Saved entries:
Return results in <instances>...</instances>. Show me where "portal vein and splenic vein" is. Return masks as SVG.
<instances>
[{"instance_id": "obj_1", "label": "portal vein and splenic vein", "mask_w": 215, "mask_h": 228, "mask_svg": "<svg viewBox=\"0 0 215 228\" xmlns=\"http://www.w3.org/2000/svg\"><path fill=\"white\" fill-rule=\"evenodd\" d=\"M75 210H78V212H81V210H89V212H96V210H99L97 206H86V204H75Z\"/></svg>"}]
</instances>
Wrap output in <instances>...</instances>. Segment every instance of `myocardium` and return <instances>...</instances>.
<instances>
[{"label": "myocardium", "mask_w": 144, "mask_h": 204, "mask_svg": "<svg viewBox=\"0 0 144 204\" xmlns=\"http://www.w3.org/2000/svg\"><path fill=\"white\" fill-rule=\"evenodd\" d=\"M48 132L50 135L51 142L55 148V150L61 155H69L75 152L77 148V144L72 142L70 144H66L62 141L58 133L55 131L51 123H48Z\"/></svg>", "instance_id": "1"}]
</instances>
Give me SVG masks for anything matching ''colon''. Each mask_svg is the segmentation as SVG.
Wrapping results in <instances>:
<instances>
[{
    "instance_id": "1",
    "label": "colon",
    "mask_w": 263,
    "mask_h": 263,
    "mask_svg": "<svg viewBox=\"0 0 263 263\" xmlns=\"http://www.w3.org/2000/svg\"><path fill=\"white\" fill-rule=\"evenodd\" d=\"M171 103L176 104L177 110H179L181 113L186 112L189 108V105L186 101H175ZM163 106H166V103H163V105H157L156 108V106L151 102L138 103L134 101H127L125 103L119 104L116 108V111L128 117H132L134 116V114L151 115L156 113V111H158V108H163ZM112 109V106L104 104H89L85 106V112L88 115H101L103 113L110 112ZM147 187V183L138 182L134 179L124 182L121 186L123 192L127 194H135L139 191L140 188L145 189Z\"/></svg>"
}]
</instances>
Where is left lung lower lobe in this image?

__Task to carry out__
Only the lines from the one containing "Give me SVG" to the end of the data should be printed, exactly as they stand.

__Answer for this exercise__
Give me SVG masks for anything matching ''colon''. Each mask_svg is the segmentation as SVG.
Wrapping results in <instances>:
<instances>
[{
    "instance_id": "1",
    "label": "colon",
    "mask_w": 263,
    "mask_h": 263,
    "mask_svg": "<svg viewBox=\"0 0 263 263\" xmlns=\"http://www.w3.org/2000/svg\"><path fill=\"white\" fill-rule=\"evenodd\" d=\"M171 103L176 104L177 110H179L181 113L186 112L189 108V105L186 101H175ZM163 106H166V103H163V105H157L156 108V106L151 102L138 103L134 101H127L125 103L119 104L116 108V111L128 117H132L134 116V114L151 115L156 113V111H158V108H163ZM112 109V106L104 104H89L85 106V112L88 115H101L103 113L110 112ZM147 187V183L138 182L134 179L124 182L121 186L123 192L127 194H135L139 191L140 188L145 189Z\"/></svg>"
}]
</instances>
Where is left lung lower lobe in this image?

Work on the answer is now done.